The G-7 meeting agreed in Rome to find new sources of energy to prevent Russia from using its oil and gas reserves as “a political weapon,” German Economy and Energy Minister Sigmar Gabriel said. Italian Economic Development Minister Federica Guidi, who chaired the meeting, said Italy was committed to LNG and that investment globally would make the energy source more competitive economically.
The European Union’s reliance on Russian oil and gas has hampered the global response to escalating violence in Ukraine and the worst standoff with Russia since the Cold War. Russia under President Vladimir Putin provides about a third of the EU’s oil and gas needs, mainly via state-controlled OAO Gazprom and OAO Rosneft through pipelines that cross Ukraine.
The G-7 leaders found enough common ground in Rome to call for greater diversification of energy sources, investment in renewable generation and increased focus on efficiency. Differences were apparent in the discussion of the South Stream project, a planned pipeline that Gazprom plans to use to bring Russian gas to Europe, bypassing Ukraine.
Guidi said Italy continues to support the project.

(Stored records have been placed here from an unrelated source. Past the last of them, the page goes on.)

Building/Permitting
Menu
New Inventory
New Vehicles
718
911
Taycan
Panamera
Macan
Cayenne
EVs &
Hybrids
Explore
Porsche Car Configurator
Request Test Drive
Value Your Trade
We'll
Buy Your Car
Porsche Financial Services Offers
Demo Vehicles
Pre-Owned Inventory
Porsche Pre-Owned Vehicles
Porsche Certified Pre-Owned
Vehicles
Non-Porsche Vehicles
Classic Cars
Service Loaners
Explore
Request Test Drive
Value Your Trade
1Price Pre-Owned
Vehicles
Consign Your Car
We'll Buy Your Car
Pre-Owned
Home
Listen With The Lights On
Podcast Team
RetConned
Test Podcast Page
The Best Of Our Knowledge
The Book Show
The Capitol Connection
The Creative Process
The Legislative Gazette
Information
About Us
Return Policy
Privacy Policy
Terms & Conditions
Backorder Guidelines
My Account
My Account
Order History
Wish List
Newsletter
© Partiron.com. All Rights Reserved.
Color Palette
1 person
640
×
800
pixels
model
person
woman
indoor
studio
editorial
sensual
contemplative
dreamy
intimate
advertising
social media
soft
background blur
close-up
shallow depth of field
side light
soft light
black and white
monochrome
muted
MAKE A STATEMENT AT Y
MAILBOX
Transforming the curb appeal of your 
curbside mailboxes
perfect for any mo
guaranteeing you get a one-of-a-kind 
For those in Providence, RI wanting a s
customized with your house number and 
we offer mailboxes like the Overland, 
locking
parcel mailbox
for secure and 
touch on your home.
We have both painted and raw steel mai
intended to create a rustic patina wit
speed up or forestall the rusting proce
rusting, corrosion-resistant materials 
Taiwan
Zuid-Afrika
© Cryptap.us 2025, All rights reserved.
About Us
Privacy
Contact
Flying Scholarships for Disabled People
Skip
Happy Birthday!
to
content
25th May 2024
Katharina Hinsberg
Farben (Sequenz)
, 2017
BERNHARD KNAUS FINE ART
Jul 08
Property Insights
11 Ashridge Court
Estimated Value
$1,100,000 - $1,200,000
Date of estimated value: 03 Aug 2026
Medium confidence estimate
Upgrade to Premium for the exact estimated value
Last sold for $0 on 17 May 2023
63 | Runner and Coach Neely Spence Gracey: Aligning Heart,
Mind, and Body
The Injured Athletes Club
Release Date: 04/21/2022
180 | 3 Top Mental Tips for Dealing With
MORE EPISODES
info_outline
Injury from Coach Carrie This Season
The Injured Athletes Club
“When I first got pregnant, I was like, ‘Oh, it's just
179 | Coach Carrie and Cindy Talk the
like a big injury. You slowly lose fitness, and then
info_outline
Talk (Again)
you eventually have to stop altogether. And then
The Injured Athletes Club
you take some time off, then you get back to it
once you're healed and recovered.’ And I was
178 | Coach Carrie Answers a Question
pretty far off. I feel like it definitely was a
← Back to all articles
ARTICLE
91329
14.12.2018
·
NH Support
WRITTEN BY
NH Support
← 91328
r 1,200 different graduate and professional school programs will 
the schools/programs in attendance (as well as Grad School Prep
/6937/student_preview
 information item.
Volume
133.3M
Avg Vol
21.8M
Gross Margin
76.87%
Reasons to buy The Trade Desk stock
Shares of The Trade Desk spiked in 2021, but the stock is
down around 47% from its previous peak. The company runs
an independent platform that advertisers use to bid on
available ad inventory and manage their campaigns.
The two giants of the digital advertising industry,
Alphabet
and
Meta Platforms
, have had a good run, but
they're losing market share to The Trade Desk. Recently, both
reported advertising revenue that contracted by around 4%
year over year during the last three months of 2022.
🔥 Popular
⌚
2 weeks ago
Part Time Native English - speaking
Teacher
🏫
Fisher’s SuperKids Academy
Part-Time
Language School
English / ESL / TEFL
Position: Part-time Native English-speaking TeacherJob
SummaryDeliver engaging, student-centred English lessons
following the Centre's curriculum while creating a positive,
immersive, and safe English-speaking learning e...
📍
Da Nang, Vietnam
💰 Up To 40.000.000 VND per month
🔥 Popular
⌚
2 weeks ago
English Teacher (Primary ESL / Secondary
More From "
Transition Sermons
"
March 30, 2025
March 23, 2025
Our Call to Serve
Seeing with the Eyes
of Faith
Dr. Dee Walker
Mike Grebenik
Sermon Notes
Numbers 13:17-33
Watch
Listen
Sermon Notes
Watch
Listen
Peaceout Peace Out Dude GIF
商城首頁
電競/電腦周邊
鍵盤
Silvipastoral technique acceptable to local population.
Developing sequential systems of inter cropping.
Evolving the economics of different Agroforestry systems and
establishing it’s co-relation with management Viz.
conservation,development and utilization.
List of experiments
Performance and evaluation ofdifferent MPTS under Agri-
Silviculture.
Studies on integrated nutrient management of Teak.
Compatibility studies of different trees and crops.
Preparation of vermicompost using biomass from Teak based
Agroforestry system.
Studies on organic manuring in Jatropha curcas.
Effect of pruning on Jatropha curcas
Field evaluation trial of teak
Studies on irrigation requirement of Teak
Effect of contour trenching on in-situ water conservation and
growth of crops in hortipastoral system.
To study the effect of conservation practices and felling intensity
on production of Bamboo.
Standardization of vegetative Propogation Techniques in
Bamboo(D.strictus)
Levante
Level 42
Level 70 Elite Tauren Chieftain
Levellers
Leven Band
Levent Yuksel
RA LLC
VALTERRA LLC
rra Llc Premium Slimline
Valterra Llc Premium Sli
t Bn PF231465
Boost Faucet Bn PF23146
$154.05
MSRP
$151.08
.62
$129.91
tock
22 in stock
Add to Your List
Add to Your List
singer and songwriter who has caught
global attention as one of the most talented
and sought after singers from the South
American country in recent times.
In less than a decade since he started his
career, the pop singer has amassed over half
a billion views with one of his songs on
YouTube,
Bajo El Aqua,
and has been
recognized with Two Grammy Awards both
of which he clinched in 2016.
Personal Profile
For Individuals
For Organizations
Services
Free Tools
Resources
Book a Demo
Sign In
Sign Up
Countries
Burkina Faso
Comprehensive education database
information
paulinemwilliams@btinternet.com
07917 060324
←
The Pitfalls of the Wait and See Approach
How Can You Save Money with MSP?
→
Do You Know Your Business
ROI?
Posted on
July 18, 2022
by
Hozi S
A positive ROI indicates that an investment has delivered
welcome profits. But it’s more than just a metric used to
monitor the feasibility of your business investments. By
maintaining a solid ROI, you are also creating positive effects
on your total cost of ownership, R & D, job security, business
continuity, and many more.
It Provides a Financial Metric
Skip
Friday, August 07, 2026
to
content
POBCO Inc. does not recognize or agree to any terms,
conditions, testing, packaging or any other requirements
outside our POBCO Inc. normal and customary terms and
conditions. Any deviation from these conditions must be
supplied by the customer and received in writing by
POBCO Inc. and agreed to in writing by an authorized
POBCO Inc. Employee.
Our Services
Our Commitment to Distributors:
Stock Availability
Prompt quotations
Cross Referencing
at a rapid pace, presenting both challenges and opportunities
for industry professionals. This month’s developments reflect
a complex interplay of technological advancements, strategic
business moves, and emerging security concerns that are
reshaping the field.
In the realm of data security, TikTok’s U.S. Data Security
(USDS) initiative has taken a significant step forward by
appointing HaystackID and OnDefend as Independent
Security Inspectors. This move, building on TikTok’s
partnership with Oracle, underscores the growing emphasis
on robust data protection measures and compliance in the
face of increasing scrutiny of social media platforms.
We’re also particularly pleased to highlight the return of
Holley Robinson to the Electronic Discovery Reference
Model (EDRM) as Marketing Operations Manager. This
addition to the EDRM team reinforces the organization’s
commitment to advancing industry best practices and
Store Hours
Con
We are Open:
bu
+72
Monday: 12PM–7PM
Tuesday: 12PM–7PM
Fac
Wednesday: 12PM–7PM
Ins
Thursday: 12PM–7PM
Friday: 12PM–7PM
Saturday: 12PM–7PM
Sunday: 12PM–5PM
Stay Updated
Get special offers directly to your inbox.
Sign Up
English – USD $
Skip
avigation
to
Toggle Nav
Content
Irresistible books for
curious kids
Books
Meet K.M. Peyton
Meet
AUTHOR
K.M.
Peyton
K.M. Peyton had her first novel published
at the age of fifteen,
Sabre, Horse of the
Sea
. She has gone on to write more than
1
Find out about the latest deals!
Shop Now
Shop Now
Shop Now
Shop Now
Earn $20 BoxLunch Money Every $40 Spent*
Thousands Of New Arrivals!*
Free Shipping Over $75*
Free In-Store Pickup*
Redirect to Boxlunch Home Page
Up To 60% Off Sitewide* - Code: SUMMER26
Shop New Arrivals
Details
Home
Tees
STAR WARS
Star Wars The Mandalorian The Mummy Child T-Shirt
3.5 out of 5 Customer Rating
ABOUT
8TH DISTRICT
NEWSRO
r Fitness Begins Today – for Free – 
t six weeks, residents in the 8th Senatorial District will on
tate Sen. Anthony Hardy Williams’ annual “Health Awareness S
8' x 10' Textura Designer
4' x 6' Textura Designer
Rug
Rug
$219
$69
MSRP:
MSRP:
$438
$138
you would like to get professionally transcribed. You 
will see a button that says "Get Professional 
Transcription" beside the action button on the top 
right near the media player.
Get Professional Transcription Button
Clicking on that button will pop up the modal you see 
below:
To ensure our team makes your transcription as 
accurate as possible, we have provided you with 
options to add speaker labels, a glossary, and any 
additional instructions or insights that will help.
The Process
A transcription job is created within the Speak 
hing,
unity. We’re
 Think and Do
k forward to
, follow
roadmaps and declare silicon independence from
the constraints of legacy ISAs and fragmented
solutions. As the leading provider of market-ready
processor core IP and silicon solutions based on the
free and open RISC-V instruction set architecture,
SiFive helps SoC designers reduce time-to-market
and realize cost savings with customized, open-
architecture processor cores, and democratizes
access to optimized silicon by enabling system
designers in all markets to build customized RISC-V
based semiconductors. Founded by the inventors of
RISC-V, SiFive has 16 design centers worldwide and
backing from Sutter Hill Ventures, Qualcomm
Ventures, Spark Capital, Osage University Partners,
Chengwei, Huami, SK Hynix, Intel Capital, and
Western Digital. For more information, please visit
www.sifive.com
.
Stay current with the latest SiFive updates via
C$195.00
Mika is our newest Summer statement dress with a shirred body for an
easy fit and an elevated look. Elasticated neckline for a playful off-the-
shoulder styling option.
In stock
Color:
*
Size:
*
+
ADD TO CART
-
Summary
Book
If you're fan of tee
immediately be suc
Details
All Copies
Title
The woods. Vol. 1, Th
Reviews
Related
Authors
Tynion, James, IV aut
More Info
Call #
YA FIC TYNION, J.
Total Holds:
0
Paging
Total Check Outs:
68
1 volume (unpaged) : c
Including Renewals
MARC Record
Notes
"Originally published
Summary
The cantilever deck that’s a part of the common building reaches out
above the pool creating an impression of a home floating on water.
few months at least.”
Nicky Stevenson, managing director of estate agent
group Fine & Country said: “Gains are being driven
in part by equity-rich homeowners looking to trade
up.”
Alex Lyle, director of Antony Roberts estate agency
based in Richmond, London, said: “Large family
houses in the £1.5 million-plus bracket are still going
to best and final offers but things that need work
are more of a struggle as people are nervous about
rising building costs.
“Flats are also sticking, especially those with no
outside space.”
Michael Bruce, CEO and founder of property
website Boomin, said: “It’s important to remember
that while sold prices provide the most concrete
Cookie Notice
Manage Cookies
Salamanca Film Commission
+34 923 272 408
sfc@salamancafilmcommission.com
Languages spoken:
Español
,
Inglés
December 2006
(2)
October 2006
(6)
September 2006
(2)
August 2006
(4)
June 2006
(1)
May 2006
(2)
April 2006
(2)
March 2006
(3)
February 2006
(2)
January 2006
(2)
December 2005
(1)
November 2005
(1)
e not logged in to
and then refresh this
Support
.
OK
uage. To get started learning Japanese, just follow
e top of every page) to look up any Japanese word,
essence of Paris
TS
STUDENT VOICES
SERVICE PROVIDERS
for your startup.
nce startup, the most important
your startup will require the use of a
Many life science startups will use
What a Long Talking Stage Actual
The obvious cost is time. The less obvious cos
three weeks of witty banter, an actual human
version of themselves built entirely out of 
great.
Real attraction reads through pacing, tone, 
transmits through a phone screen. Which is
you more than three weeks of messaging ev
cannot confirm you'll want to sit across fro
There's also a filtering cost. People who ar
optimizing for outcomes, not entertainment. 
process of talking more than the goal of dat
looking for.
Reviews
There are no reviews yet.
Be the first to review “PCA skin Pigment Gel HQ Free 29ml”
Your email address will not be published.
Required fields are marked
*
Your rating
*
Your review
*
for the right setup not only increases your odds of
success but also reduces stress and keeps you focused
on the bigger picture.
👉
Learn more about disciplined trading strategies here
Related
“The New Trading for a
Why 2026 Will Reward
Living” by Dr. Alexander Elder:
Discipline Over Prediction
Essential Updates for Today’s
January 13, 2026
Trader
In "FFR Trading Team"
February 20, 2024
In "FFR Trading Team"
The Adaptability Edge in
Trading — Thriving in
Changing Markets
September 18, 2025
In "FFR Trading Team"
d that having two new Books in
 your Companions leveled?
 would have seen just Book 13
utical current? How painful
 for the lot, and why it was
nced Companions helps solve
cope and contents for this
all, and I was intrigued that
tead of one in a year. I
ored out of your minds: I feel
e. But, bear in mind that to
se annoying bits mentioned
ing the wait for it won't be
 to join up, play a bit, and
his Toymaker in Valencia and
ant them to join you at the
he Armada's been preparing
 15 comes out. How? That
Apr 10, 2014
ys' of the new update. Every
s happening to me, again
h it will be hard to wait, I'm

Moniz said it may run afoul of the EU’s Third Energy Package legislation.
South Stream “is not really contributing to diversity of supply for obvious reasons,” Moniz said. “That’s an internal European issue, but my understanding is that the Third Energy Package requirements are still under discussion, shall we say, in terms of that particular project.”
The ministers agreed to promote alternatives to burning hydrocarbons, including nuclear power, renewable generating technology and alternative forms of fuel, according to an e-mailed statement of their conclusions that didn’t mention Russia. They also cited the need to invest in power networks, building connections between nations and incorporating smart-grid technology. The U.K. is pushing European countries to expand the use of shale gas.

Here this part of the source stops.